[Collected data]
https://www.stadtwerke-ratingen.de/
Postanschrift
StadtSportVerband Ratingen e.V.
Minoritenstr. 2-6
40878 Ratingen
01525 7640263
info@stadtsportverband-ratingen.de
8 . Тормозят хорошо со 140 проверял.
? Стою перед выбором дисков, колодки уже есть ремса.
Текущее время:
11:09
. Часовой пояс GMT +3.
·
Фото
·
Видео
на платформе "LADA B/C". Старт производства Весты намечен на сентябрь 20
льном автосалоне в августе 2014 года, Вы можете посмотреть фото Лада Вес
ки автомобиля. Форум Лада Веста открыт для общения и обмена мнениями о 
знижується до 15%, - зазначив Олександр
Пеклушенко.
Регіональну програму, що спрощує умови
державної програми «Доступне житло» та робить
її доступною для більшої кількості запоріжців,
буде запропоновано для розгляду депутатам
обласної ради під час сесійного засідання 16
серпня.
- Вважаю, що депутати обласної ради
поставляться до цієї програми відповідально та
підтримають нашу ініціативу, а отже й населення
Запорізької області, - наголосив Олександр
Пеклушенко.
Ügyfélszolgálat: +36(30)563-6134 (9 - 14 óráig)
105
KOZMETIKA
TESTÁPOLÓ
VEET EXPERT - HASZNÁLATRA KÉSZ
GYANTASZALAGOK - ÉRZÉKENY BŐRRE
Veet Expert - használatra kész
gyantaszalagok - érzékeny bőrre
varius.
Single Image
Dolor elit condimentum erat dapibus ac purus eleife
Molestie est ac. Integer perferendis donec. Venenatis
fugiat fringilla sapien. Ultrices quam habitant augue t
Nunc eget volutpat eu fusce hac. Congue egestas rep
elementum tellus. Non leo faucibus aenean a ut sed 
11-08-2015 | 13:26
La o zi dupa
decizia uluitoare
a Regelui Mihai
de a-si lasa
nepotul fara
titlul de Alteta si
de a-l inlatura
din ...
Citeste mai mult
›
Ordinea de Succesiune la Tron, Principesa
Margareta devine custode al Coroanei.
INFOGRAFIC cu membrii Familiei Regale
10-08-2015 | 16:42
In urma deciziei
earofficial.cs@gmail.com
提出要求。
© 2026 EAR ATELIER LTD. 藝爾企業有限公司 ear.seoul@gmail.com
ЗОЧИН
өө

Work request:
Nothing should be left out. Reproduce all the entries precisely.

Exercise response:
https://www.stadtwerke-ratingen.de/
Postanschrift
StadtSportVerband Ratingen e.V.
Minoritenstr. 2-6
40878 Ratingen
01525 7640263
info@stadtsportverband-ratingen.de
8 . Тормозят хорошо со 140 проверял.
? Стою перед выбором дисков, колодки уже есть ремса.
Текущее время:
11:09
. Часовой пояс GMT +3.
·
Фото
·
Видео
на платформе "LADA B/C". Старт производства Весты намечен на сентябрь 20
льном автосалоне в августе 2014 года, Вы можете посмотреть фото Лада Вес
ки автомобиля. Форум Лада Веста открыт для общения и обмена мнениями о 
знижується до 15%, - зазначив Олександр
Пеклушенко.
Регіональну програму, що спрощує умови
державної програми «Доступне житло» та робить
її доступною для більшої кількості запоріжців,
буде запропоновано для розгляду депутатам
обласної ради під час сесійного засідання 16
серпня.
- Вважаю, що депутати обласної ради
поставляться до цієї програми відповідально та
підтримають нашу ініціативу, а отже й населення
Запорізької області, - наголосив Олександр
Пеклушенко.
Ügyfélszolgálat: +36(30)563-6134 (9 - 14 óráig)
105
KOZMETIKA
TESTÁPOLÓ
VEET EXPERT - HASZNÁLATRA KÉSZ
GYANTASZALAGOK - ÉRZÉKENY BŐRRE
Veet Expert - használatra kész
gyantaszalagok - érzékeny bőrre
varius.
Single Image
Dolor elit condimentum erat dapibus ac purus eleife
Molestie est ac. Integer perferendis donec. Venenatis
fugiat fringilla sapien. Ultrices quam habitant augue t
Nunc eget volutpat eu fusce hac. Congue egestas rep
elementum tellus. Non leo faucibus aenean a ut sed 
11-08-2015 | 13:26
La o zi dupa
decizia uluitoare
a Regelui Mihai
de a-si lasa
nepotul fara
titlul de Alteta si
de a-l inlatura
din ...
Citeste mai mult
›
Ordinea de Succesiune la Tron, Principesa
Margareta devine custode al Coroanei.
INFOGRAFIC cu membrii Familiei Regale
10-08-2015 | 16:42
In urma deciziei
earofficial.cs@gmail.com
提出要求。
© 2026 EAR ATELIER LTD. 藝爾企業有限公司 ear.seoul@gmail.com
ЗОЧИН
өө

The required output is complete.